Then, the assembled D. amaguana genome was evaluated using Redundans, revealing a low heterozygosity level of 0.03%, represented by only 1,004 contigs across the entire genome (Table S1 in S2 File). These results suggest that the initially estimated genome size was neither overestimated nor affected by duplicated fragments in our assembly, supporting its suitability for subsequent analyses.
An initial insight of de novo TEs identified in D. amaguana
Three different tools were used for the de novo identification of TEs and to estimate their composition within the D. amaguana genome. The non-curated results from EDTA showed 15.77% total TEs in the entire genome, 7.91% in retrotransposons, and 7.86% in DNA transposons (Fig S1A in S3 File).

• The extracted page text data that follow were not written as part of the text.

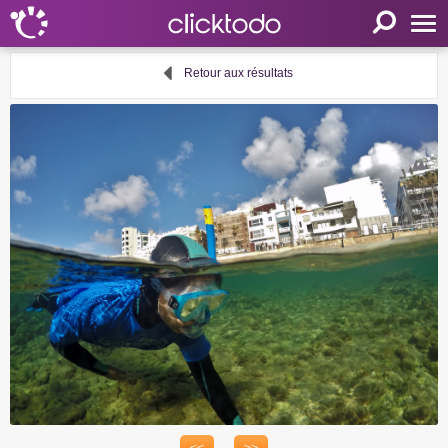
Accueil
Retour aux résultats
Paramètres
Langue
FR
EN
DE
Mon clicktodo
Connexion
Enregistrez-vous
Panier
Proposer une activité
Liens utiles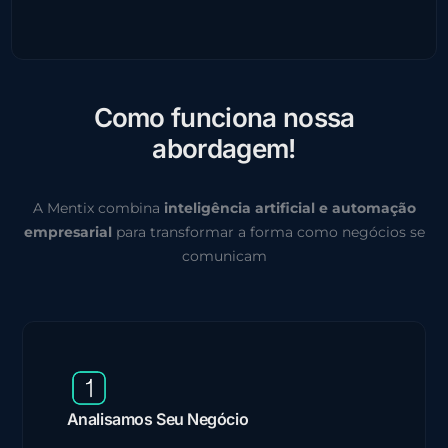
C
o
m
o
f
u
n
c
i
o
n
a
n
o
s
s
a
a
b
o
r
d
a
g
e
m
!
A Mentix combina
inteligência artificial e automação
empresarial
para transformar a forma como negócios se
comunicam
Analisamos Seu Negócio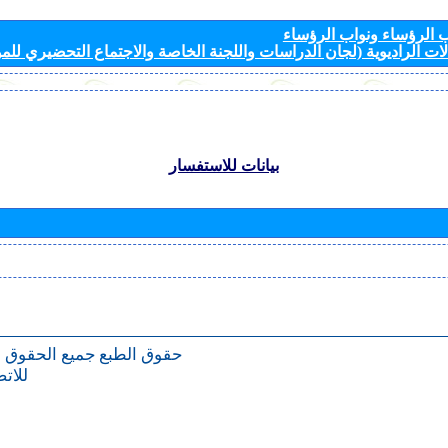
الرؤساء ونواب الرؤساء
ات الراديوية (لجان الدراسات واللجنة الخاصة والاجتماع التحضيري للمؤ
بيانات للاستفسار
حقوق الطبع
جميع الحقوق 
للات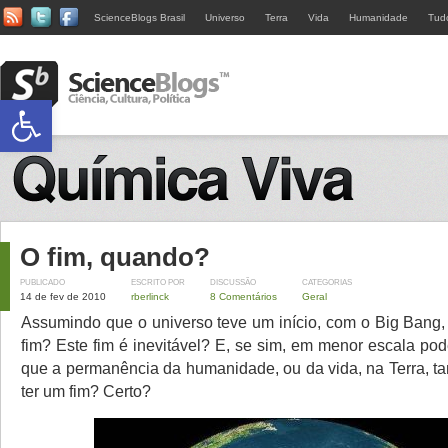
ScienceBlogs Brasil
Universo
Terra
Vida
Humanidade
Tud
Abrir a barra de ferramentas
O fim, quando?
PUBLICADO
ESCRITO POR
DISCUSSÃO
CATEGORIAS
14 de fev de 2010
rberlinck
8 Comentários
Geral
Assumindo que o universo teve um início, com o Big Bang
fim? Este fim é inevitável? E, se sim, em menor escala po
que a permanência da humanidade, ou da vida, na Terra, 
ter um fim? Certo?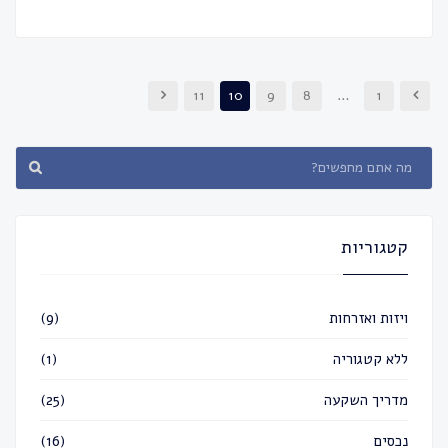
11
10
9
8
…
1
קטגוריות
ויזות ואזרחות
(9)
ללא קטגוריה
(1)
מדריך השקעה
(25)
נכסים
(16)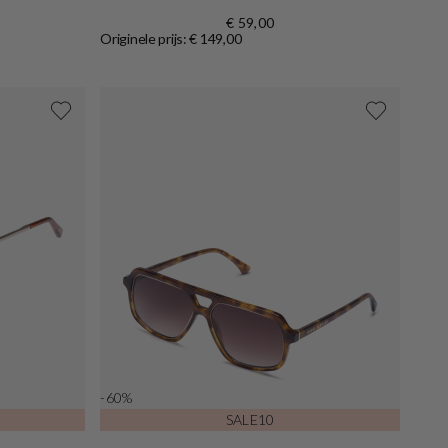
€ 59,00
Originele prijs: € 149,00
-60%
SALE10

On the other hand, using the non-curated results from RepeatModeler we obtained a de novo TE library that was masked in the genome with RepeatMasker, here, we identified 19.90% of total TEs. However, 10.71% of the TEs sequences were not classified. The corresponding percentages for retrotransposons and DNA transposons were 4.81% and 4.38%, respectively (Fig S1B in S3 File). Finally, with reasonaTE, we only reported 8.24% of TEs in the D. amaguana genome. This report indicated that 6.27% of the genome corresponded to DNA transposons and 1.97% to retrotransposons (Fig S1C in S3 File).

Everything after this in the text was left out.